'inf' in awk not working the way '-inf' does

The actual task is best solved by initializing your max/min values not by an imaginary "smallest" or "greatest" number (which may not be implemented in the framework you are using, in this case awk), but by initializing it using actual data. That way, it is always guaranteed to provide a meaningful result.

In your case, you can use the very first value you encounter (i.e. the entry in the first line) to initialize max and min, respectively, by adding a rule

NR==1{min=$1}

to your awk script. Then, if the first value is already the minimum, the subsequent test will not overwrite it, and in the end the correct result will be produced. The same holds for searches of the maximum value, so in combined searches, you can state

NR==1{max=min=$1}

As for the reason why your approach with inf didn't work with awk whereas -inf seemed to, @steeldriver has provided a good explanation in a comment to your question, which I will also summarize for the sake of completeness:

  • In awk, variables are "dynamically typed", i.e. everything can be a string or a number depending on use (but awk will "remember" what it was last used as and keep that information along for use in the next operation).
  • Whenever arithmetic operations involving a variable are found in the code, awk will try to interpret the content of that variable as a number and perform the operation, from where on the variable is typed as numerical if successful.
  • The default value for any variable that has not yet been assigned anything is the empty string, which is interpreted as 0 in arithmetic operations.
  • The variable name(*) inf has no special meaning in awk, hence when used just so, it is an empty variable that will evaluate to 0 in an arithmetic expression such as -inf. Therefore, the "maximum search" with the max variable initialized to -inf works if your data is all positive, because -inf is simply 0 (and as such, the smallest non-negative number).
  • In the "minimum search" problem, however, initializing min to inf will initialize the variable to the empty string, as no arithmetic operation is present that would warrant an automatic conversion of that empty string to a number.
  • Therefore, in the later comparisons

    if ($1<min) min=$1
    

    the input, $1, is compared with a string value, which is why awk treats $1 as a string, too, and performs a lexicographical comparison rather than a numerical one.

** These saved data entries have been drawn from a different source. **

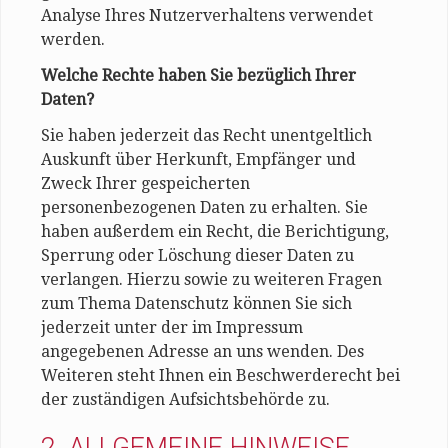
Analyse Ihres Nutzerverhaltens verwendet
werden.
Welche Rechte haben Sie bezüglich Ihrer
Daten?
Sie haben jederzeit das Recht unentgeltlich
Auskunft über Herkunft, Empfänger und
Zweck Ihrer gespeicherten
personenbezogenen Daten zu erhalten. Sie
haben außerdem ein Recht, die Berichtigung,
Sperrung oder Löschung dieser Daten zu
verlangen. Hierzu sowie zu weiteren Fragen
zum Thema Datenschutz können Sie sich
jederzeit unter der im Impressum
angegebenen Adresse an uns wenden. Des
Weiteren steht Ihnen ein Beschwerderecht bei
der zuständigen Aufsichtsbehörde zu.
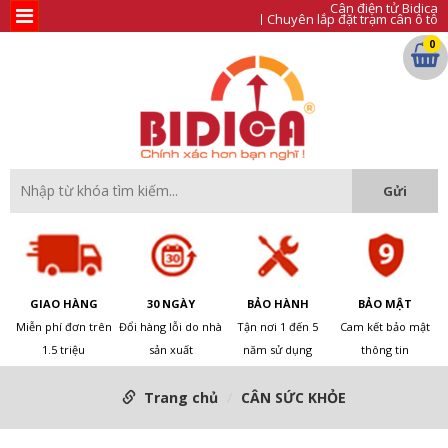
Cân điện tử Bidica
Chuyên lắp đặt trạm cân ô tô
0
GIAO HÀNG
30 NGÀY
BẢO HÀNH
BẢO MẬT
Miễn phí đơn trên
Đổi hàng lỗi do nhà
Tận nơi 1 đến 5
Cam kết bảo mật
1.5 triệu
sản xuất
năm sử dụng
thông tin
Trang chủ
CÂN SỨC KHỎE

  • However, lexicographically, nothing is "smaller" than the empty string, and so min never gets assigned a new value. Therefore, in the END section, the statement

    print min
    

    prints the (still) empty string.

(*) see Stephen Kitt's answer on how a string with content "inf" can actually have a meaning in awk.


Your approach doesn’t work because inf doesn’t have a special meaning in GNU AWK in its default non-POSIX mode. As a result, it’s interpreted as a variable name, and since the variable hasn’t been set to anything, its value is 0 in an arithmetic context, and the empty string in a string context. Thus your code will only find the maximum value if it’s positive (since max is initialised in an arithmetic context), and won’t find the minimum value (since min is initialised in a string context); see AdminBee’s answer for details.

To determine the minimal and/or maximal values in a file (or stream), you should follow the advice given in AdminBee’s answer.

However, if you’re using GNU AWK, you can calculate log(0) to initialise your variables with positive or negative infinity, and use that in a manner similar to your approach:

BEGIN { max = log(0) }
$1 > max { max = $1 }
END { print max }
BEGIN { min = -log(0) }
$1 < min { min = $1 }
END { print min}

The only advantage of this approach compared to initialising the values from the first line, is it provides distinctive results when no values are processed — positive or negative infinity end up being reliable indicators that no value was seen. (There are other ways to determine this, including checking for an empty string as opposed to 0 when initialising from the first line.)

With GNU AWK in POSIX mode (POSIXLY_CORRECT=1), or other POSIX-compliant AWK interpreters such as mawk, providing "inf" as a string in an arithmetic context produces infinity, thanks to strtod:

BEGIN { max = "-inf" + 0 }
$1 > max { max = $1 }
END { print max }
BEGIN { min = "+inf" + 0 }
$1 < min { min = $1 }
END { print min}

There are, in fact, three values of infinity: -inf +inf and inf, and, to add more complexity to an issue that should be easy, in awk, there are quoted and unquoted code constants.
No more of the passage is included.